- **EXERCISE INSTRUCTIONS**:
Would you transcribe only the lines from the one holding "Segment every instance of 'right" through the end of the material, exactly, without any pictures?

○ ○ ○ ○

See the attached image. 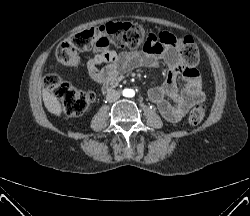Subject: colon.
<instances>
[{
  "label": "colon",
  "mask_w": 250,
  "mask_h": 216,
  "mask_svg": "<svg viewBox=\"0 0 250 216\" xmlns=\"http://www.w3.org/2000/svg\"><path fill=\"white\" fill-rule=\"evenodd\" d=\"M146 33L144 27L137 23L109 22L71 35L58 46L56 56L61 64L75 66L80 61L82 51L109 46L137 48L143 46L142 39ZM177 40L183 63L188 68L195 69L199 63V51L195 41L190 36H182ZM44 85L61 102L68 116L83 114L94 101L92 92L74 88L55 72L46 75ZM205 110V105H196L189 113V123L191 125L201 123Z\"/></svg>",
  "instance_id": "obj_1"
}]
</instances>
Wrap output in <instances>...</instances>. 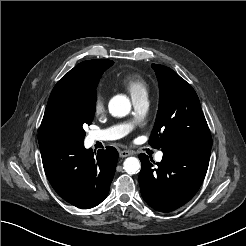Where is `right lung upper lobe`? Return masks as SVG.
<instances>
[{
    "label": "right lung upper lobe",
    "instance_id": "1",
    "mask_svg": "<svg viewBox=\"0 0 246 246\" xmlns=\"http://www.w3.org/2000/svg\"><path fill=\"white\" fill-rule=\"evenodd\" d=\"M106 61L108 60L98 59V60H88V61L81 62L57 82L49 97L47 107L44 113V117L39 129V133H38L39 143L52 137L51 126L54 120L56 105L59 99L62 96L79 89L87 81L91 69L95 65Z\"/></svg>",
    "mask_w": 246,
    "mask_h": 246
}]
</instances>
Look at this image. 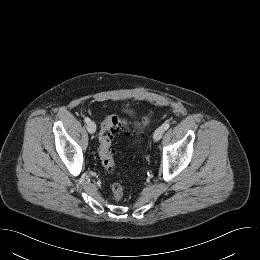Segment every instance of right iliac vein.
I'll return each instance as SVG.
<instances>
[{
	"label": "right iliac vein",
	"mask_w": 260,
	"mask_h": 260,
	"mask_svg": "<svg viewBox=\"0 0 260 260\" xmlns=\"http://www.w3.org/2000/svg\"><path fill=\"white\" fill-rule=\"evenodd\" d=\"M87 130H88V132L91 133V134L95 133V131H96V125H95V123H94L93 121H89V122L87 123Z\"/></svg>",
	"instance_id": "1"
}]
</instances>
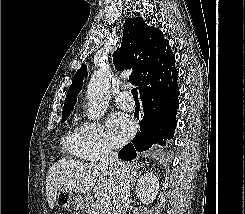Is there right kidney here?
I'll return each mask as SVG.
<instances>
[{"instance_id": "right-kidney-1", "label": "right kidney", "mask_w": 245, "mask_h": 214, "mask_svg": "<svg viewBox=\"0 0 245 214\" xmlns=\"http://www.w3.org/2000/svg\"><path fill=\"white\" fill-rule=\"evenodd\" d=\"M158 189V177L153 173H145L138 180L136 194L144 204H150L156 198Z\"/></svg>"}]
</instances>
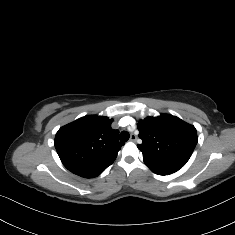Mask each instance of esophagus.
<instances>
[{
    "instance_id": "34e87169",
    "label": "esophagus",
    "mask_w": 235,
    "mask_h": 235,
    "mask_svg": "<svg viewBox=\"0 0 235 235\" xmlns=\"http://www.w3.org/2000/svg\"><path fill=\"white\" fill-rule=\"evenodd\" d=\"M136 140H137V136L132 133L131 136H130V141L135 142Z\"/></svg>"
}]
</instances>
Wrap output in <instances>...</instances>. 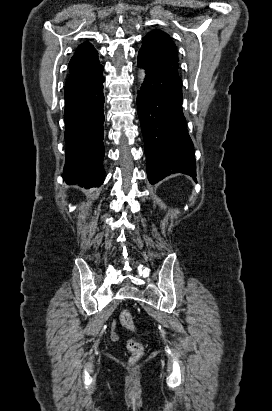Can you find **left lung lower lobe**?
Wrapping results in <instances>:
<instances>
[{"mask_svg": "<svg viewBox=\"0 0 272 411\" xmlns=\"http://www.w3.org/2000/svg\"><path fill=\"white\" fill-rule=\"evenodd\" d=\"M138 66L147 71L137 97L149 182L172 173L196 176L194 148L182 110V81L142 51Z\"/></svg>", "mask_w": 272, "mask_h": 411, "instance_id": "0a47b994", "label": "left lung lower lobe"}]
</instances>
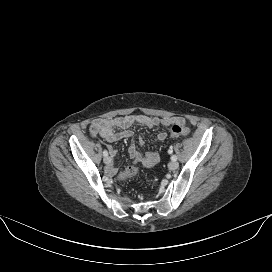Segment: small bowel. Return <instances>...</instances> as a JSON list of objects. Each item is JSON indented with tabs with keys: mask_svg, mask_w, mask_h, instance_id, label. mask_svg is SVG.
<instances>
[{
	"mask_svg": "<svg viewBox=\"0 0 272 272\" xmlns=\"http://www.w3.org/2000/svg\"><path fill=\"white\" fill-rule=\"evenodd\" d=\"M174 124L185 125V120L182 117H150L145 115H126L114 118L97 119L90 125L91 136H101L108 142H116L123 138H130L132 143L129 148L130 158L134 163H139L146 168L157 165L160 161V156L157 152H147L141 154L137 150V144L142 145L143 138L136 139L134 134L129 130L133 125H142L148 128H154L158 126H171ZM167 138L166 132H160L157 135L159 141H163ZM110 154L115 157L116 151L110 147ZM115 167L110 166L108 168L109 174H114Z\"/></svg>",
	"mask_w": 272,
	"mask_h": 272,
	"instance_id": "c3829d8e",
	"label": "small bowel"
}]
</instances>
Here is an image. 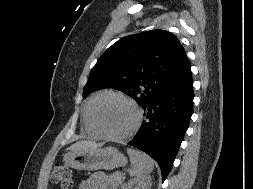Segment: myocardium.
I'll list each match as a JSON object with an SVG mask.
<instances>
[{"label":"myocardium","instance_id":"myocardium-1","mask_svg":"<svg viewBox=\"0 0 253 189\" xmlns=\"http://www.w3.org/2000/svg\"><path fill=\"white\" fill-rule=\"evenodd\" d=\"M105 97H117V98L125 101L126 103H128L135 111V122H134L132 128L127 133H125L123 135L109 134L98 123V121L96 119V115H95L96 105L102 98H105ZM89 117H90V122H91L93 128L98 132V134L101 137L108 139V140H112V141H125V140L131 138L132 136H134L136 134V132L139 130L141 123H142V119H143V113H142V110L139 107V105L129 96H127L121 92L105 91V92H102L94 97V99L91 103L90 109H89Z\"/></svg>","mask_w":253,"mask_h":189}]
</instances>
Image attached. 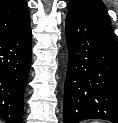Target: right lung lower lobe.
Here are the masks:
<instances>
[{
    "label": "right lung lower lobe",
    "mask_w": 118,
    "mask_h": 123,
    "mask_svg": "<svg viewBox=\"0 0 118 123\" xmlns=\"http://www.w3.org/2000/svg\"><path fill=\"white\" fill-rule=\"evenodd\" d=\"M30 65V25L23 31L0 38V118L9 123H22Z\"/></svg>",
    "instance_id": "right-lung-lower-lobe-1"
}]
</instances>
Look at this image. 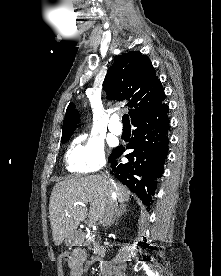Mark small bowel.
Here are the masks:
<instances>
[{
    "mask_svg": "<svg viewBox=\"0 0 221 276\" xmlns=\"http://www.w3.org/2000/svg\"><path fill=\"white\" fill-rule=\"evenodd\" d=\"M94 260H88L84 250L75 249L71 254L70 261L68 262L70 276H84L87 268Z\"/></svg>",
    "mask_w": 221,
    "mask_h": 276,
    "instance_id": "obj_1",
    "label": "small bowel"
}]
</instances>
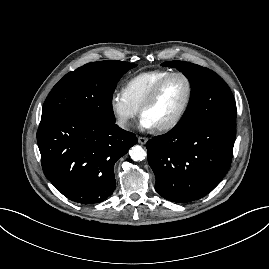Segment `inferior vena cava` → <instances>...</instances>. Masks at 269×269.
I'll return each mask as SVG.
<instances>
[{"mask_svg":"<svg viewBox=\"0 0 269 269\" xmlns=\"http://www.w3.org/2000/svg\"><path fill=\"white\" fill-rule=\"evenodd\" d=\"M118 125L122 128H125L127 126L126 120H119Z\"/></svg>","mask_w":269,"mask_h":269,"instance_id":"obj_1","label":"inferior vena cava"}]
</instances>
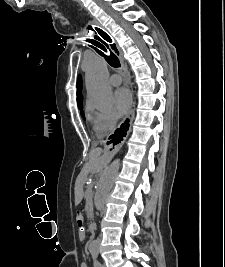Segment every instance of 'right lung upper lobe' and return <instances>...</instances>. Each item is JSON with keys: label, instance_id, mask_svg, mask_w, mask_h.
I'll use <instances>...</instances> for the list:
<instances>
[{"label": "right lung upper lobe", "instance_id": "1", "mask_svg": "<svg viewBox=\"0 0 225 267\" xmlns=\"http://www.w3.org/2000/svg\"><path fill=\"white\" fill-rule=\"evenodd\" d=\"M82 90V78L79 75L77 80V105L79 109H83V96L81 94Z\"/></svg>", "mask_w": 225, "mask_h": 267}]
</instances>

○ ○ ○ ○

- **SOLUTION TO THE PROBLEM**:
Segment every instance of 'right lung upper lobe' and return <instances>...</instances>. Each item is JSON with keys: label, instance_id, mask_svg, mask_w, mask_h.
I'll use <instances>...</instances> for the list:
<instances>
[{"label": "right lung upper lobe", "instance_id": "1", "mask_svg": "<svg viewBox=\"0 0 225 267\" xmlns=\"http://www.w3.org/2000/svg\"><path fill=\"white\" fill-rule=\"evenodd\" d=\"M82 90V78L79 75L77 80V105L79 109H83V96L81 94Z\"/></svg>", "mask_w": 225, "mask_h": 267}]
</instances>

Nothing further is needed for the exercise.